Interview with coach Michael Maguire
It’s not easy to get to know the real Michael Maguire. Win, lose or draw, the coach’s demeanour and mantra tend not to vary. The team is always “working on a few things”, “working for each other” and “growing stronger”. While Maguire might come across as a reserved and private man, his new book, A Year to Remember, a behind-the-scenes account of South Sydney’s road to glory in 2014, provides a unique perspective on the man – as well as the hard work, passion, pain and meticulous planning that saw Souths claim their first premiership in 43 years.

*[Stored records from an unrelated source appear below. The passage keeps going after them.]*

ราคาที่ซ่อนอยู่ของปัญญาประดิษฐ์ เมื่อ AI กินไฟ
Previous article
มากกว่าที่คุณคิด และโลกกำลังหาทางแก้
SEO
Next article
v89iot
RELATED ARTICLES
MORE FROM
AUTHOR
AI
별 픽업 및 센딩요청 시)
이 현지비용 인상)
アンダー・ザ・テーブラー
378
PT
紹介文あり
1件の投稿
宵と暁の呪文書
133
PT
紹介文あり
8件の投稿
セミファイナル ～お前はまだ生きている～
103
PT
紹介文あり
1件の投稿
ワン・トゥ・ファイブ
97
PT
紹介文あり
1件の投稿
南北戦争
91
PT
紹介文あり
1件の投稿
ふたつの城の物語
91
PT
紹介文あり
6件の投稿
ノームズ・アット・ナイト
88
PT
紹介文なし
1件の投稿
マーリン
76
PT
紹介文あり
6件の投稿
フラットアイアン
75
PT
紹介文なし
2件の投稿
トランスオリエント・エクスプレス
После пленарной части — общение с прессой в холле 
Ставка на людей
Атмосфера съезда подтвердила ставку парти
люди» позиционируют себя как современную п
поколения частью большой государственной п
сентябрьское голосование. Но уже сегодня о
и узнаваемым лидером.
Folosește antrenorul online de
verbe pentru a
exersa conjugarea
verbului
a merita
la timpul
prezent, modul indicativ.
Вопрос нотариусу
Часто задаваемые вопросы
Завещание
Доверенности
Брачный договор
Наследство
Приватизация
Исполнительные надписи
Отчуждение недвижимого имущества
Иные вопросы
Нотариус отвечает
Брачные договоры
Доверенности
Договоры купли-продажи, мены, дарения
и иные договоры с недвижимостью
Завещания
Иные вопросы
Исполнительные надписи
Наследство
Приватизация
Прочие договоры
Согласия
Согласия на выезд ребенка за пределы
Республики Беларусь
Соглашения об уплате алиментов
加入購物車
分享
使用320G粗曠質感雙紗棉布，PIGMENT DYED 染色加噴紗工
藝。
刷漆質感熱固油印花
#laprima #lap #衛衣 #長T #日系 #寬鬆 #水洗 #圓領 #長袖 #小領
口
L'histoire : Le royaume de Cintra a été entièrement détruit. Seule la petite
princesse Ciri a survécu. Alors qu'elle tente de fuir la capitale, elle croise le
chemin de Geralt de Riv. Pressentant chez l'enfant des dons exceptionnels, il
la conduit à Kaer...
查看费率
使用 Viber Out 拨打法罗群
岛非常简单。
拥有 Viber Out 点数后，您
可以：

“The reason I wanted to do the book was to share what happened over the year, week in week out,” Maguire said. “It’s about the journey we went through, the ups and downs and how we got there. I’m hoping fans will see the dynamics of what was going on, have a look at those games and compare that to what I was saying and doing as coach, and bring back a few memories.”
Arriving at Redfern in 2012, with no previous connections to the club or the area, Maguire was quick to appreciate the importance of community and culture. “From the community point of view, it’s been special to see how people have grown from hope to happiness. At Souths, it’s not just about a football club, it’s about culture. It’s about people – all the different mixes of life. They can see that, after what the team has gone through, they’ve been able to find success, and it becomes a real symbol for a lot of people.”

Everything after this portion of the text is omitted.